• _THE PROBLEM_
Sort through the listing below and keep each line with the word "recent". Copy those.
::: RECORDS PROVIDED :::
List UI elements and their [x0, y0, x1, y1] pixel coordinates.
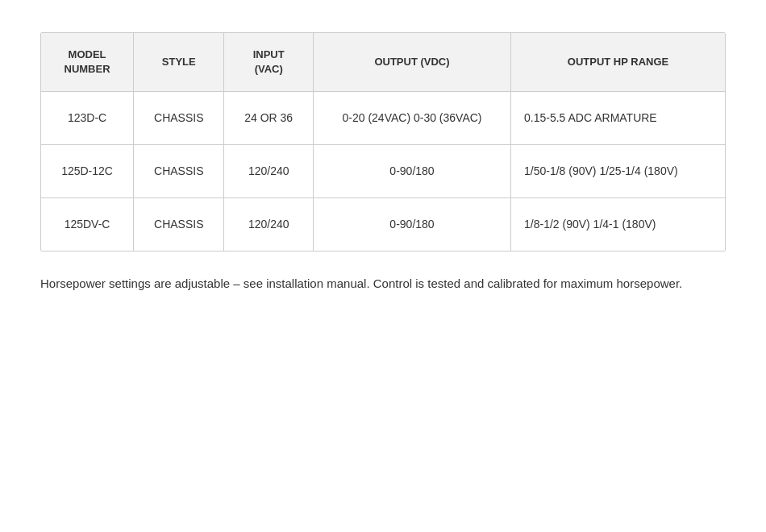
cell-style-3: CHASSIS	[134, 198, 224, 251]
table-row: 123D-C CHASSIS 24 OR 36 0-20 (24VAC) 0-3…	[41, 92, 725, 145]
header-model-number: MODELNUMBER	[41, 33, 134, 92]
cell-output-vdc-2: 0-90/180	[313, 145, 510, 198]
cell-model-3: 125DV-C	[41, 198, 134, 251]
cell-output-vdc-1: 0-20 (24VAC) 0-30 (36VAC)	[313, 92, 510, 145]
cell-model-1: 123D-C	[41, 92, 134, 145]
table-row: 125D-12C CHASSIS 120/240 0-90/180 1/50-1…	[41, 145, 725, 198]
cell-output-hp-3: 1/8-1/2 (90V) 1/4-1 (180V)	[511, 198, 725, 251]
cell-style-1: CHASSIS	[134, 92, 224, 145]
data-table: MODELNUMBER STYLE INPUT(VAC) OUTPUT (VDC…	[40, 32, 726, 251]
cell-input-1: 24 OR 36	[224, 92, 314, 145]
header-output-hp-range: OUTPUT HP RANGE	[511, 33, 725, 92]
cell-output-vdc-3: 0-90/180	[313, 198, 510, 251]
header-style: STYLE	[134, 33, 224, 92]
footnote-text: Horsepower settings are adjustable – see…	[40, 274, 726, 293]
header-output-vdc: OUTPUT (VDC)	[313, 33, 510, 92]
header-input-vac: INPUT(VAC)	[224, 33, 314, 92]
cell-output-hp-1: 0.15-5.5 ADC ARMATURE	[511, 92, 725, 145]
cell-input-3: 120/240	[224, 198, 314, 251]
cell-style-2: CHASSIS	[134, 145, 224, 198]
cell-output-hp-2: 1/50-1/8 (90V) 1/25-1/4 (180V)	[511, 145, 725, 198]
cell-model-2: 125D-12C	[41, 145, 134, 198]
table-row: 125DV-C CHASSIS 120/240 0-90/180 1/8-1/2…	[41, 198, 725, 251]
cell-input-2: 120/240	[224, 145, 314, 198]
:::
::: RECORDS PROVIDED :::
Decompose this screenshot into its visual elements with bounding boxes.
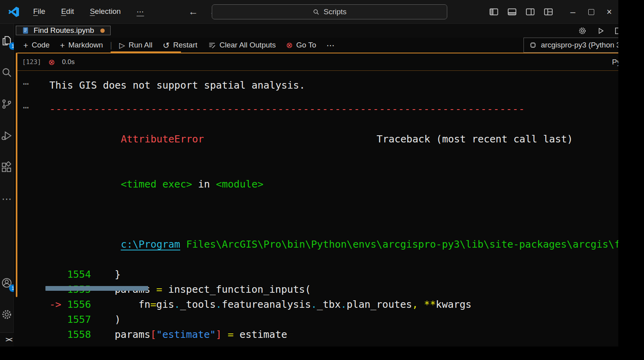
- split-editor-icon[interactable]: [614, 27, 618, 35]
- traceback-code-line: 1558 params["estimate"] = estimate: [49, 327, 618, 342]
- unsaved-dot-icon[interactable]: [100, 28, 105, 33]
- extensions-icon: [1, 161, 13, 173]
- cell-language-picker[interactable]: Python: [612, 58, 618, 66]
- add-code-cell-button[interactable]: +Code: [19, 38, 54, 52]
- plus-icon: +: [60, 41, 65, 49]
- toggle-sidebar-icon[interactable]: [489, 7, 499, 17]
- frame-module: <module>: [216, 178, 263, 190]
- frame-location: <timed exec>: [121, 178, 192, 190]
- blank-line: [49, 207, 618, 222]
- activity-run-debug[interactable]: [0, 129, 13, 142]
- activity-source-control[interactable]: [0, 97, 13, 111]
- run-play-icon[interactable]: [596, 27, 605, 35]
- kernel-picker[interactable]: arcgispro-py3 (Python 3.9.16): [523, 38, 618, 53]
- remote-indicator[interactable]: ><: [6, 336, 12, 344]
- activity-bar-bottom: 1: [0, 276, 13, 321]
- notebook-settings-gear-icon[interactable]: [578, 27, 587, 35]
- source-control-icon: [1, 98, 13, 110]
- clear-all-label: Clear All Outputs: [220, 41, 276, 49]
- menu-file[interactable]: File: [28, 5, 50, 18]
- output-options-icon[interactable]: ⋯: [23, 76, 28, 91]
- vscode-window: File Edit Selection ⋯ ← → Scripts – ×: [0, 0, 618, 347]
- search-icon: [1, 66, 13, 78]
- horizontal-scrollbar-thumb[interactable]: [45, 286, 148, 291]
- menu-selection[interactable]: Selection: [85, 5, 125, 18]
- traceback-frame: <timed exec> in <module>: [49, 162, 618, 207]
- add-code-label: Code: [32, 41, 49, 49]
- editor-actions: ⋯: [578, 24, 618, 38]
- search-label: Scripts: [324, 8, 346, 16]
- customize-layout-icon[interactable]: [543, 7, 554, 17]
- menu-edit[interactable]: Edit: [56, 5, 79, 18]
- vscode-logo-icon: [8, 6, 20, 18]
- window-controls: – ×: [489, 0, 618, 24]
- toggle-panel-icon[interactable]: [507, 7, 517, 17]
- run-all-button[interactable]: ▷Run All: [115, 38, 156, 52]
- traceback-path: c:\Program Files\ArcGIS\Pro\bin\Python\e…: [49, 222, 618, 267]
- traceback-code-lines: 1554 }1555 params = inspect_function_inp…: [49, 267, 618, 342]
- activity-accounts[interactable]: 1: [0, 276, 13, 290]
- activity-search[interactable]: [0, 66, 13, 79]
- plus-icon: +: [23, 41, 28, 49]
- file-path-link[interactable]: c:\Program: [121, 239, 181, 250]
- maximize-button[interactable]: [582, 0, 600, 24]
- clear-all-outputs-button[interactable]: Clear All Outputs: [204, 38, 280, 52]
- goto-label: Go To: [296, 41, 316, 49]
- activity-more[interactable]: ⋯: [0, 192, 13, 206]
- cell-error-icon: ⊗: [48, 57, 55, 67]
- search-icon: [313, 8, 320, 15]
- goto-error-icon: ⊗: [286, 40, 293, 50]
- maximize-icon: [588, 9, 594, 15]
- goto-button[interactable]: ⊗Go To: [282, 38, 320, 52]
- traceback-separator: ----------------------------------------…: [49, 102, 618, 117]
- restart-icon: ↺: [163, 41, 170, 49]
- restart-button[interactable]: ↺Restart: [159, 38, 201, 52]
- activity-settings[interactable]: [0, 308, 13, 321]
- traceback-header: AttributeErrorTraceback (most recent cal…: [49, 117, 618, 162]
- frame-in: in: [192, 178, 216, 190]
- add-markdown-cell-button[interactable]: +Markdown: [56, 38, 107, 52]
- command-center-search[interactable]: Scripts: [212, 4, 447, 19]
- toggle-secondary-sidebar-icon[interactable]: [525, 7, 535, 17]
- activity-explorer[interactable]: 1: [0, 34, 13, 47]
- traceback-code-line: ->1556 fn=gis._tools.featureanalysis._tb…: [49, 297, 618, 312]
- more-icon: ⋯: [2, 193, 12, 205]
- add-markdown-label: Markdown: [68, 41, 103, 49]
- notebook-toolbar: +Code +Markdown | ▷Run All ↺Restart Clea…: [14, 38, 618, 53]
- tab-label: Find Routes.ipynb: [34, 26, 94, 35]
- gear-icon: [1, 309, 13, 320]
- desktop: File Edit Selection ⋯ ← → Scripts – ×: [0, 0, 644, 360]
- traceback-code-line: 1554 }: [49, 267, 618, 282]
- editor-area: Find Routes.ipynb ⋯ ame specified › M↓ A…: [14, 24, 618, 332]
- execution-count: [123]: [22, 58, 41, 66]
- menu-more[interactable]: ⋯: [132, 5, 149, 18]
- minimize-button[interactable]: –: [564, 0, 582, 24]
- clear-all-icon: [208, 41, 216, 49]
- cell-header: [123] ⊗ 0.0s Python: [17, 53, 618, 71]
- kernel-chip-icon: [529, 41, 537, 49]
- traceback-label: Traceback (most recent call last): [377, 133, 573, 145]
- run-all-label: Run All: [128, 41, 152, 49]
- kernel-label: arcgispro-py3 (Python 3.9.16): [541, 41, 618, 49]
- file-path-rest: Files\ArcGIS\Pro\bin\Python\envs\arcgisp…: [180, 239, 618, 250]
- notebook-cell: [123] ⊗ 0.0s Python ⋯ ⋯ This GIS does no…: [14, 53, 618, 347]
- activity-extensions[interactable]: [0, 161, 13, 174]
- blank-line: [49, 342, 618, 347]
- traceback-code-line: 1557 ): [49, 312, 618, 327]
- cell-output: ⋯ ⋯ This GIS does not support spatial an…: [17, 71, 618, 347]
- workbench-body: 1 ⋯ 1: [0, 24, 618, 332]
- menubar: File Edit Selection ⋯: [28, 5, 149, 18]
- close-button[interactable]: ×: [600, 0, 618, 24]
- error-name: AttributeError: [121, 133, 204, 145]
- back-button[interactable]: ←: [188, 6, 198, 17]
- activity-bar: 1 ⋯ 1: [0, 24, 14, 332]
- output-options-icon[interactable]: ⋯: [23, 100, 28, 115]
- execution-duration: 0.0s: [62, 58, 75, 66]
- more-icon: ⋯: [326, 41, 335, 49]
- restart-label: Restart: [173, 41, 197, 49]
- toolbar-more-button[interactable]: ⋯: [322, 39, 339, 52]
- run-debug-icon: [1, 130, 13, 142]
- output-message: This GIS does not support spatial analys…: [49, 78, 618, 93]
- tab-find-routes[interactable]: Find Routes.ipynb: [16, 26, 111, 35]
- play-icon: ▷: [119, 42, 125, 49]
:::
::: RECORDS PROVIDED :::
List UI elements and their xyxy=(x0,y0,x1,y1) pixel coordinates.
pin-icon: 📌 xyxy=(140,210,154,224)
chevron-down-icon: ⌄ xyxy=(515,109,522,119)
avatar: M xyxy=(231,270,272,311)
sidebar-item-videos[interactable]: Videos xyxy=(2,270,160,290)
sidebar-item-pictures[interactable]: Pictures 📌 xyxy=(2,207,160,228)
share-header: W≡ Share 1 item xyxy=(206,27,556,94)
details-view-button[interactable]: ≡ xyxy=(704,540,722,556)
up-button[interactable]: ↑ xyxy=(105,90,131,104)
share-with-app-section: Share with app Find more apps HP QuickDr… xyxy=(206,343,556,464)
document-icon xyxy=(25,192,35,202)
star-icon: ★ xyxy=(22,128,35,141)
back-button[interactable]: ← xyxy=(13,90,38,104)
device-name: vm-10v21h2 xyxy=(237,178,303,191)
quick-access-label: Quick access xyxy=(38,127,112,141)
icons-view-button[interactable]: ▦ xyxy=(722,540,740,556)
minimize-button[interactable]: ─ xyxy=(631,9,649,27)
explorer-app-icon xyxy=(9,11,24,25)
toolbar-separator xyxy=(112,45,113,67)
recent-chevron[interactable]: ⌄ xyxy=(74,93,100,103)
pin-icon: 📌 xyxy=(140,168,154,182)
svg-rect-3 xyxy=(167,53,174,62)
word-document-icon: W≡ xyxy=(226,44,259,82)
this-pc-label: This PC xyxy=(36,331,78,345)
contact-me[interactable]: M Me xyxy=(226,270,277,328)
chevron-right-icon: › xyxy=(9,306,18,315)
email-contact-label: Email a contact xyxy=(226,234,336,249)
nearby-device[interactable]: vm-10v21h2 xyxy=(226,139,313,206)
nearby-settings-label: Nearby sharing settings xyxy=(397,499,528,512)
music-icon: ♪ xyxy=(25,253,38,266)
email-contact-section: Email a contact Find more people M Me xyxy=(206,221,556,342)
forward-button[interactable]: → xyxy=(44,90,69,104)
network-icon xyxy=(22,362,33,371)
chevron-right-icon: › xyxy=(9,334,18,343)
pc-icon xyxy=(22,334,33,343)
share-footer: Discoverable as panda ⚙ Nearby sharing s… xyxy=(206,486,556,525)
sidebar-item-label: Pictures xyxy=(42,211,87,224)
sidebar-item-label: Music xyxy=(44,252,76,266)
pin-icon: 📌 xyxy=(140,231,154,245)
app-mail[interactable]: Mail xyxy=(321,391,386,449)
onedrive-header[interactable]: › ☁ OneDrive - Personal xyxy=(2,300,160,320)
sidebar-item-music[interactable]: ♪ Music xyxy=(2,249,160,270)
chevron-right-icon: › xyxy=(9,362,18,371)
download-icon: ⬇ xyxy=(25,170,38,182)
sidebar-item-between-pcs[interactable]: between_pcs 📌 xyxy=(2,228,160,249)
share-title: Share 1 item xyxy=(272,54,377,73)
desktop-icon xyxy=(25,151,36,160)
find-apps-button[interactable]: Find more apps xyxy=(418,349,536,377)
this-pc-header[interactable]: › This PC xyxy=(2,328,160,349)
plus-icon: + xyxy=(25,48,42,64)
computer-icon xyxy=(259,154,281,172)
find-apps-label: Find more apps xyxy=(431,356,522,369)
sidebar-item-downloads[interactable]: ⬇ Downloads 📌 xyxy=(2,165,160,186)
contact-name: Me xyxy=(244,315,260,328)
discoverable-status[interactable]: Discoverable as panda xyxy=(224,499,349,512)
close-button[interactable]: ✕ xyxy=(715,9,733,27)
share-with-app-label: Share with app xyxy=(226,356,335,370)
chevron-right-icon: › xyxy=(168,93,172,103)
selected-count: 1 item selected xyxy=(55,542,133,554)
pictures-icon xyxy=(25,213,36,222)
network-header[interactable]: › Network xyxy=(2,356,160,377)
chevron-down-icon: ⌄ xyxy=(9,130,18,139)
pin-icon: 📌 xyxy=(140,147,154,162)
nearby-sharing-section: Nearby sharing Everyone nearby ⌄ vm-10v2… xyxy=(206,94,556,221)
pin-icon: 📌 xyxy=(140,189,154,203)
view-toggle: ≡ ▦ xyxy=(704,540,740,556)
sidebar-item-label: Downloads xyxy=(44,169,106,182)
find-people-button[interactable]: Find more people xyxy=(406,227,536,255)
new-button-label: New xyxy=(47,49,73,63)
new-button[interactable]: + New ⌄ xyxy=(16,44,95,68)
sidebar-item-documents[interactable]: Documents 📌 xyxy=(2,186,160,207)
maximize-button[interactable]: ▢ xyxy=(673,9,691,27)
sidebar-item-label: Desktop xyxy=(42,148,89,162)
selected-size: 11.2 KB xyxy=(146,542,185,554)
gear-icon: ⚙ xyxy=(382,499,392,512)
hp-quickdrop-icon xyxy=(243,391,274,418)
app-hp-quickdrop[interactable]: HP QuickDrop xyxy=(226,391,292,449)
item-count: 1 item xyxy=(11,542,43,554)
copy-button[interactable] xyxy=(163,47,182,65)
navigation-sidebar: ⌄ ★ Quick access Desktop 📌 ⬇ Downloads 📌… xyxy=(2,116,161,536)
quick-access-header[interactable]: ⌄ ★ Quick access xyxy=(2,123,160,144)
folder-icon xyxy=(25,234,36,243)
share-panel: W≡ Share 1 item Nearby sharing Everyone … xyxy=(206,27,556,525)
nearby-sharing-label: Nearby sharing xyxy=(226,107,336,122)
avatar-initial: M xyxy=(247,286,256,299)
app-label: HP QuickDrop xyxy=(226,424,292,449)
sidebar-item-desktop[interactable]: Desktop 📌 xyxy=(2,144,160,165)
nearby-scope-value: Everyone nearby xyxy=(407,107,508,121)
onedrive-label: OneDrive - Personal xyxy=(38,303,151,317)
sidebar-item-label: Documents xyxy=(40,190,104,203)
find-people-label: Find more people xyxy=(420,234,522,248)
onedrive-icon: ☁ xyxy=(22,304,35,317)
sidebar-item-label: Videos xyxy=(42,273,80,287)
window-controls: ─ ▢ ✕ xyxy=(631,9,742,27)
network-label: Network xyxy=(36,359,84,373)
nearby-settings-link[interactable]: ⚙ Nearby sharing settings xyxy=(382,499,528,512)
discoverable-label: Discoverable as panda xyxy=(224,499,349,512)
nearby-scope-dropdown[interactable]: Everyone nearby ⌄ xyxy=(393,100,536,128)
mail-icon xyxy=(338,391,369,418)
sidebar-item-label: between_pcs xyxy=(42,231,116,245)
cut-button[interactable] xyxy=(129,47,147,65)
:::
• _YOUR RESPONSE_
- traceback-header: AttributeErrorTraceback (most recent cal…: [49, 117, 618, 162]
- traceback-label: Traceback (most recent call last): [377, 133, 573, 145]
recent-chevron[interactable]: ⌄ xyxy=(74,93,100,103)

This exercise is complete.